Palm oil mirrors Dalian competitors; set to gain third week
The price of palm oil in Malaysia rose for the third week running on Friday, as Dalian vegetable oils grew.
Early trade saw the benchmark contract for palm oil for January delivery at Bursa Derivatives Exchange rise 51 ringgit, or 1.03% to 5,003 Ringgit per metric ton, a rise for a third consecutive session.
This week, the contract has gained 2.7%.
The futures opened with a gap and met resistance above 5,000 Ringgit. It remained supported at this level despite the broader vegetable oil rally, indicating a strong bullish mood, said Darren Lim of Phillip Nova, a Singapore-based commodities brokerage.
Dalian's palm oil contract, which is the most active contract, gained 1.65%. Chicago Board of Trade soyoil prices were down by 0.39%.

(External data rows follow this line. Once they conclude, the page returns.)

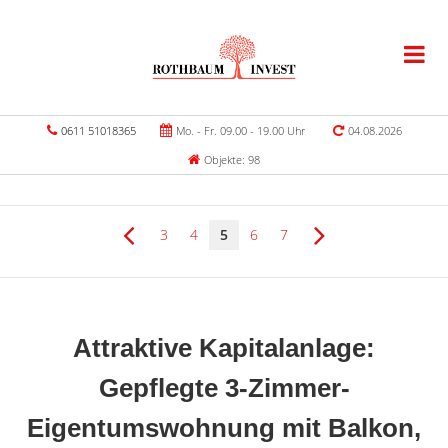
0611 51018365
Mo. - Fr. 09.00 - 19.00 Uhr
04.08.2026
Objekte: 98
3
4
5
6
7
Attraktive Kapitalanlage:
Gepflegte 3-Zimmer-
Eigentumswohnung mit Balkon,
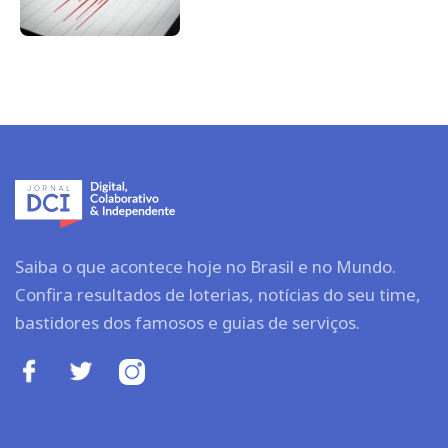
Saiba o que acontece hoje no Brasil e no Mundo.
Confira resultados de loterias, notícias do seu time,
bastidores dos famosos e guias de serviços.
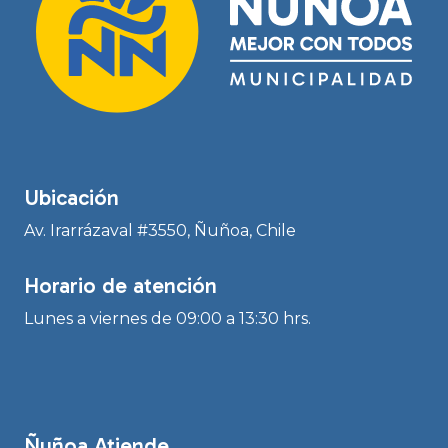
Ubicación
Av. Irarrázaval #3550, Ñuñoa, Chile
Horario de atención
Lunes a viernes de 09:00 a 13:30 hrs.
Ñuñoa Atiende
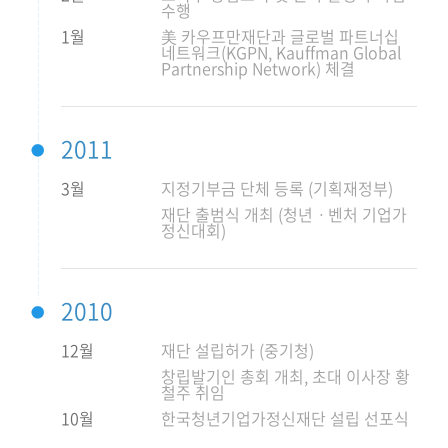
수행
1월
美 카우프만재단과 글로벌 파트너십
네트워크(KGPN, Kauffman Global
Partnership Network) 체결
2011
3월
지정기부금 단체 등록 (기획재정부)
재단 출범식 개최 (청년ㆍ벤처 기업가
정신대회)
2010
12월
재단 설립허가 (중기청)
창립발기인 총회 개최, 초대 이사장 황
철주 취임
10월
한국청년기업가정신재단 설립 선포식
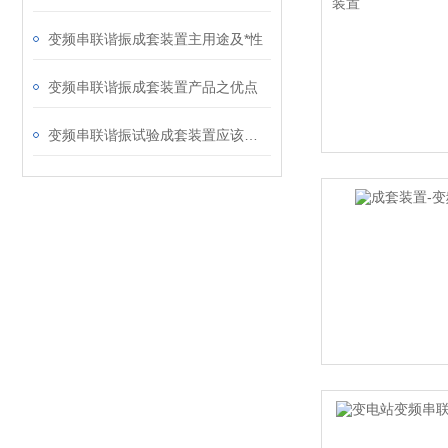
变频串联谐振成套装置主用途及*性
变频串联谐振成套装置产品之优点
变频串联谐振试验成套装置应该符合什么条件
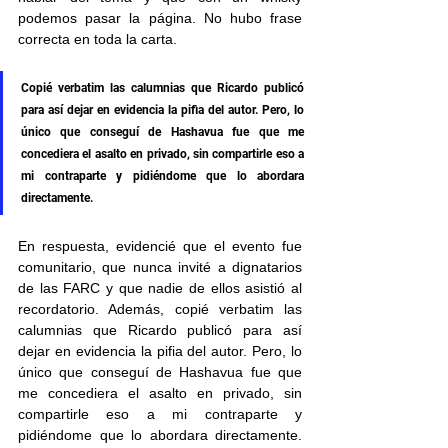
podemos pasar la página. No hubo frase 
correcta en toda la carta.
Copié verbatim las calumnias que Ricardo publicó 
para así dejar en evidencia la pifia del autor. Pero, lo 
único que conseguí de Hashavua fue que me 
concediera el asalto en privado, sin compartirle eso a 
mi contraparte y pidiéndome que lo abordara 
directamente.
En respuesta, evidencié que el evento fue 
comunitario, que nunca invité a dignatarios 
de las FARC y que nadie de ellos asistió al 
recordatorio. Además, copié verbatim las 
calumnias que Ricardo publicó para así 
dejar en evidencia la pifia del autor. Pero, lo 
único que conseguí de Hashavua fue que 
me concediera el asalto en privado, sin 
compartirle eso a mi contraparte y 
pidiéndome que lo abordara directamente.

As palm oil competes to gain a share of the global vegetable oils industry, it tracks the price changes of competing edible oils.
Palm oil is now more expensive to buyers who hold foreign currencies because the ringgit, the palm oil's currency, has strengthened by 0.5% against U.S. dollars.
A Cargill executive said that the demand for palm products in China will drop by 30% compared to a year ago, as high prices have made it less appealing than soyoil. Vegetable oil demand is also stagnant.
Edi Wibowo from the Energy and Mineral Resources Ministry's Directorate of Bioenergy, said at an industry conference that Indonesia is proposing to raise the mandatory blend of palm-oil-based fuel to biodiesel up to 50% by 2028.
Oil prices dropped slightly, as the likelihood of a hurricane affecting U.S. gas and oil production in the Gulf of Mexico decreased. The market also weighed the impact of President-elect Donald Trump’s policies on supply.
Palm oil is less appealing as a biodiesel feedstock due to the weaker crude oil futures.
According to Wang Tao, technical analyst, palm oil could retest the resistance level of 5,023 Ringgit. A break above this mark would open up the path towards 5,076-5.112 Ringgit.